THIS should sound sage advice in the aftermath of the Lehman collapse. The Raghuram Rajan panel has suggested that the Reserve Bank should consider entry of smaller players into the banking sector as failure of small banks will not have systemic consequence created by failure of a giant banking entity. There is no need to believe that smaller banks would fail and historical evidence is not relevant since the situation has changed.
The panel has suggested that the regulator should prescribe tighter capital adequacy and regulatory norms for smaller banks. The Rajan committee submitted its final report on financial sector reforms to the government this week. The panel urged the regulator to “allow more entry to private wellgoverned deposittaking small finance banks offsetting their higher risk from being geographically focused by requiring higher capital adequacy norms, a strict prohibition on related party transactions, and lower allowable concentration norms”.
This means that these banks, if allowed, would be entitled to advance a lower percentage of their deposits as advances in comparison to larger banks. Such norms would minimise the risk of any of the entities going bust, the panel feels.

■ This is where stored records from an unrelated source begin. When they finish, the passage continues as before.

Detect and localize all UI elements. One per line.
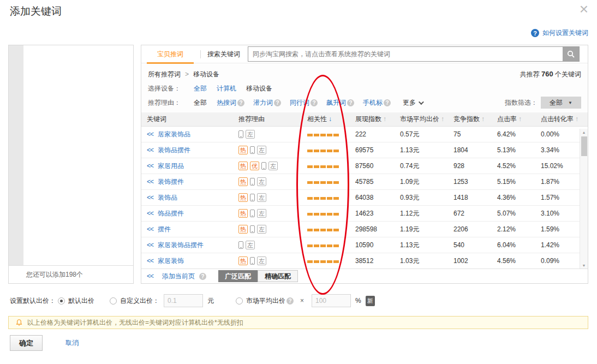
column-header-3[interactable]: 展现指数↑ xyxy=(350,115,395,124)
device-option-all[interactable]: 全部 xyxy=(194,84,207,93)
more-dropdown[interactable]: 更多 xyxy=(403,98,422,108)
search-button[interactable] xyxy=(563,47,579,61)
index-filter-dropdown[interactable]: 全部 ▼ xyxy=(541,97,581,109)
page-title: 添加关键词 xyxy=(10,4,62,19)
keyword-link[interactable]: 居家装饰品 xyxy=(158,130,190,138)
reason-option-all[interactable]: 全部 xyxy=(194,98,207,108)
reason-option-hot[interactable]: 热搜词 xyxy=(217,98,236,108)
help-icon[interactable]: ? xyxy=(199,273,206,280)
reason-option-mobile-tag[interactable]: 手机标 xyxy=(363,98,383,108)
market-bid-radio[interactable] xyxy=(236,297,243,305)
sort-asc-icon[interactable]: ↑ xyxy=(383,115,386,123)
competition-value: 75 xyxy=(448,130,492,138)
keyword-link[interactable]: 饰品摆件 xyxy=(158,210,184,217)
column-header-2[interactable]: 相关性↓ xyxy=(302,115,350,124)
close-icon[interactable]: × xyxy=(580,0,588,19)
help-icon[interactable]: ? xyxy=(274,99,281,106)
device-option-mobile[interactable]: 移动设备 xyxy=(246,84,272,93)
breadcrumb-root[interactable]: 所有推荐词 xyxy=(148,70,181,79)
tab-item-recommend[interactable]: 宝贝推词 xyxy=(147,45,194,63)
relevance-bar xyxy=(307,244,313,247)
default-bid-label[interactable]: 默认出价 xyxy=(68,296,94,306)
tab-search-keywords[interactable]: 搜索关键词 xyxy=(207,50,240,59)
help-icon[interactable]: ? xyxy=(311,99,318,106)
relevance-bar xyxy=(333,213,339,216)
impressions-value: 14623 xyxy=(350,210,395,217)
phone-icon xyxy=(238,130,243,138)
custom-bid-radio[interactable] xyxy=(110,297,117,305)
column-header-7[interactable]: 点击转化率↑ xyxy=(535,115,580,124)
relevance-bar xyxy=(333,244,339,247)
relevance-bar xyxy=(320,181,326,184)
keyword-link[interactable]: 家居装饰 xyxy=(158,257,184,265)
column-header-6[interactable]: 点击率↑ xyxy=(492,115,535,124)
reason-option-peer[interactable]: 同行词 xyxy=(290,98,309,108)
relevance-bar xyxy=(307,165,313,168)
keyword-link[interactable]: 装饰品 xyxy=(158,194,177,201)
keyword-cell: <<装饰品 xyxy=(141,193,233,202)
column-header-label: 点击转化率 xyxy=(541,115,574,123)
help-icon[interactable]: ? xyxy=(286,297,294,305)
sort-asc-icon[interactable]: ↑ xyxy=(518,115,522,123)
broad-match-button[interactable]: 广泛匹配 xyxy=(218,270,258,282)
avg_price-value: 1.03元 xyxy=(395,256,448,266)
add-current-page-link[interactable]: 添加当前页 xyxy=(162,272,195,281)
reason-option-potential[interactable]: 潜力词 xyxy=(253,98,273,108)
keyword-link[interactable]: 装饰品摆件 xyxy=(158,146,190,154)
competition-value: 2206 xyxy=(448,225,492,233)
competition-value: 928 xyxy=(448,162,492,170)
sort-asc-icon[interactable]: ↑ xyxy=(575,115,578,123)
scrollbar-thumb[interactable] xyxy=(581,136,587,156)
add-keyword-button[interactable]: << xyxy=(147,225,153,233)
help-icon[interactable]: ? xyxy=(384,99,391,106)
relevance-bar xyxy=(320,134,326,136)
add-keyword-button[interactable]: << xyxy=(147,178,153,186)
reason-option-rising[interactable]: 飙升词 xyxy=(326,98,346,108)
keyword-search-input[interactable] xyxy=(248,47,563,61)
cancel-link[interactable]: 取消 xyxy=(65,338,79,348)
custom-bid-label[interactable]: 自定义出价： xyxy=(120,296,159,306)
avg_price-value: 0.57元 xyxy=(395,130,448,139)
add-keyword-button[interactable]: << xyxy=(147,146,153,154)
percent-sign: % xyxy=(355,297,361,305)
market-bid-label[interactable]: 市场平均出价 xyxy=(246,296,285,306)
how-to-set-keywords-link[interactable]: 如何设置关键词 xyxy=(542,28,588,38)
add-keyword-button[interactable]: << xyxy=(147,257,153,265)
add-keyword-button[interactable]: << xyxy=(147,162,153,170)
sort-asc-icon[interactable]: ↑ xyxy=(441,115,444,123)
relevance-bar xyxy=(307,213,313,216)
column-header-5[interactable]: 竞争指数↑ xyxy=(448,115,492,124)
scroll-down-icon[interactable]: ▼ xyxy=(580,262,588,268)
exact-match-button[interactable]: 精确匹配 xyxy=(258,270,298,282)
sort-desc-icon[interactable]: ↓ xyxy=(329,115,332,123)
tab-divider xyxy=(200,50,201,58)
device-option-pc[interactable]: 计算机 xyxy=(217,84,236,93)
selected-keywords-panel[interactable]: 您还可以添加198个 xyxy=(8,45,134,284)
chevron-down-icon xyxy=(419,99,424,105)
add-current-page-prefix[interactable]: << xyxy=(147,272,153,280)
add-keyword-button[interactable]: << xyxy=(147,210,153,217)
keyword-link[interactable]: 摆件 xyxy=(158,225,171,233)
keyword-link[interactable]: 装饰摆件 xyxy=(158,178,184,186)
keyword-link[interactable]: 家居用品 xyxy=(158,162,184,170)
badge-hot: 热 xyxy=(238,225,248,234)
keyword-cell: <<居家装饰品 xyxy=(141,130,233,139)
default-bid-radio[interactable] xyxy=(58,297,65,305)
help-icon[interactable]: ? xyxy=(347,99,354,106)
relevance-bar xyxy=(333,150,339,152)
help-icon[interactable]: ? xyxy=(531,29,539,37)
keyword-link[interactable]: 家居装饰品摆件 xyxy=(158,241,204,249)
confirm-button[interactable]: 确定 xyxy=(10,335,43,351)
ctr-value: 4.52% xyxy=(492,162,535,170)
add-keyword-button[interactable]: << xyxy=(147,241,153,249)
table-scrollbar[interactable]: ▲ ▼ xyxy=(580,129,588,268)
scroll-up-icon[interactable]: ▲ xyxy=(580,129,588,135)
sort-asc-icon[interactable]: ↑ xyxy=(481,115,485,123)
help-icon[interactable]: ? xyxy=(237,99,244,106)
add-keyword-button[interactable]: << xyxy=(147,130,153,138)
add-keyword-button[interactable]: << xyxy=(147,194,153,201)
custom-bid-input[interactable] xyxy=(164,294,203,307)
avg_price-value: 0.93元 xyxy=(395,193,448,202)
market-bid-percent-input[interactable] xyxy=(312,294,351,307)
column-header-4[interactable]: 市场平均出价↑ xyxy=(395,115,448,124)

The committee has also questioned the honesty of the large banks, saying there is “no necessary link between size and honesty, as the recent experience with large banks suggests”. It has, however, suggested that the regulator should be more selective and find “fit and proper” criteria for giving licenses to the smaller banks.
The intent behind the need of such banks is to bring local knowledge to the bankers so that they are able to take decisions quickly in conformity with their customers whom they would personally know. The entry of such financial entities would also help in achieving the government’s goal of financial inclusion.
The committee has clarified it does not recommend smaller banks based on earlier models where governance structure was poor, political and government interference was excessive, besides unwillingness to take corrective regulatory measures.